Although I am a strong believer in logging exceptions, I've never been a particularly big fan of logging in the general "let's log everything we possibly can" sense:
- Logging means more code. If you're using a traditional logging framework like log4net, every logged event is at least one additional line of code. The more you log, the larger your code grows. This is a serious problem, because code is the enemy. Visible logging code is clutter -- like excessive comments, it actively obscures the code that's doing the real work in the application.
- Logging isn't free. Most logging frameworks are fairly efficient, but they aren't infinitely fast. Every log row you write to disk has an overall performance cost on your application. This can also be tricky if you're dissecting complex objects to place them in the log; that takes additional time.

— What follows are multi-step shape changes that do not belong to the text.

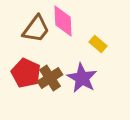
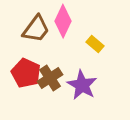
pink diamond: rotated 28 degrees clockwise
yellow rectangle: moved 3 px left
purple star: moved 7 px down
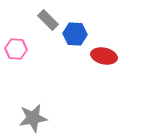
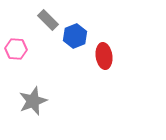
blue hexagon: moved 2 px down; rotated 25 degrees counterclockwise
red ellipse: rotated 70 degrees clockwise
gray star: moved 17 px up; rotated 12 degrees counterclockwise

- If it's worth saving to a logfile, it's worth showing in the user interface. This is the paradox: if the information you're logging is at all valuable, it deserves to be surfaced in the application itself, not buried in an anonymous logfile somewhere. Even if it's just for administrators. Logfiles are all too often where useful data goes to die, alone, unloved and ignored.
- The more you log, the less you can find. Log enough things and eventually your logs are so noisy nobody can find anything. It's all too easy to bury yourself in an avalanche of log data. Heck, that's the default: any given computer is perfectly capable of generating more log data than any of us could possibly deal with in our lifetime. The hidden expense here isn't the logging, it's the brainpower needed to make sense of these giant logs. I don't care how awesome your log parsing tools are, nobody looks forward to mining a gigabyte of log files for useful diagnostic information.
- The logfile that cried Wolf. Good luck getting everyone on your team to agree on the exact definitions of FATAL, ERROR, DEBUG, INFO, and whatever other logging levels you have defined. If you decide to log only the most heinous serial-killer mass-murderer type problems, evil has a lot less room to lurk in your logfiles -- and it'll be a heck of a lot less boring when you do look.
So is logging a giant waste of time? I'm sure some people will read about this far and draw that conclusion, no matter what else I write. I am not anti-logging. I am anti-abusive-logging. Like any other tool in your toolkit, when used properly and appropriately, it can help you create better programs. The problem with logging isn't the logging, per se -- it's the seductive OCD "just one more bit of data in the log" trap that programmers fall into when implementing logging. Logging gets a bad name because it's so often abused. It's a shame to end up with all this extra code generating volumes and volumes of logs that aren't helping anyone.
We've since removed all logging from Stack Overflow, relying exclusively on exception logging. Honestly, I don't miss it at all. I can't even think of a single time since then that I'd wished I'd had a giant verbose logfile to help me diagnose a problem.
When it comes to logging, the right answer is not "yes, always, and as much as possible." Resist the tendency to log everything. Start small and simple, logging only the most obvious and critical of errors. Add (or ideally, inject) more logging only as demonstrated by specific, verifiable needs.
If you aren't careful, those individual log entries, as wafer thin as they might be, have a disturbing tendency to make your logs end up like the unfortunate Mr. Creosote.